The week started with an open-air demo day on Lake Jordanelle Reservoir, just outside of SLC. The open-air demo was basically a chance for brands to showcase their stuff in a more natural environment and allow people to test their products.

The demo was full of watercraft to test out, shoes to try and Redington even set up a casting competition. If you’ve ever wanted to be completely overwhelmed with Stand Up Paddleboards (SUP), this was the place to be. There was even a giant SUP.

Stand-up paddleboards were definitely the most heavily populated item at the show. There were also plenty of Yeti Cooler knock-offs, including one from Igloo. There were plenty of kayak companies, as well, with quite a few fishing kayaks.

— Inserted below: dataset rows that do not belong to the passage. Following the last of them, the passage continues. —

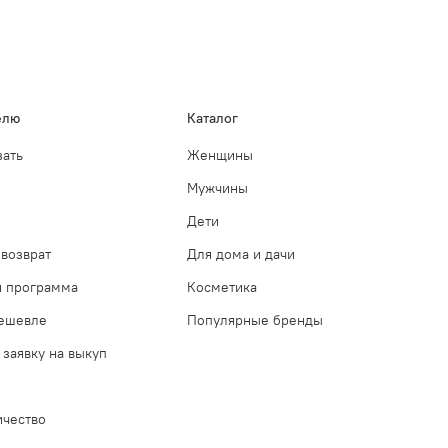
елю
Каталог
зать
Женщины
Мужчины
Дети
возврат
Для дома и дачи
я программа
Косметика
дешевле
Популярные бренды
 заявку на выкуп
ичество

My personal goal, in true Troutrageous! fashion, was to find Sasquatch at the show. I was successful in my Sasquatch hunt by complete accident and found him chilling by a car in the middle of the show (I guess being Sasquatch means you get to drive inside buildings).

I was honestly disappointed by the lack of fly rod companies at the show; I’m blaming it on IFTD being next week. There were quite a few brands that make fly fishing products, but there definitely could have been more. Packs seemed to be the common new product for the fly fishing brands.

Best Booth Swag
Montana Fly Company ended up winning the “best booth swag” award with a flask full of whiskey (decorated with a painting from Mike’s favorite fly fishing artist). They obviously knew how to win a fly fishing obsessed Arkansan’s heart.

Easiest booth to get a free beer without waiting in line for an hour
Free beer was pretty common once 4pm hit. You almost had to camp out if you wanted to get one very quickly. The “easiest booth to get a free beer without waiting in line for an hour” award was easily won by Redington. This was mostly due to the fly fishing brands being squeezed in the very back of the convention center, but turned out to be beneficial during happy hour.

Best free food
Keen did it real big at the show. Their indoor booth was huge and across the street from the show; they had a constant outdoor party (Keenfest) going with free food, shirts, live music and water misting from the corner of everything. They receive the “best free food” award for having a food truck with WHOLE FREAKING PIGS ROASTING one day being extremely generous with their portions.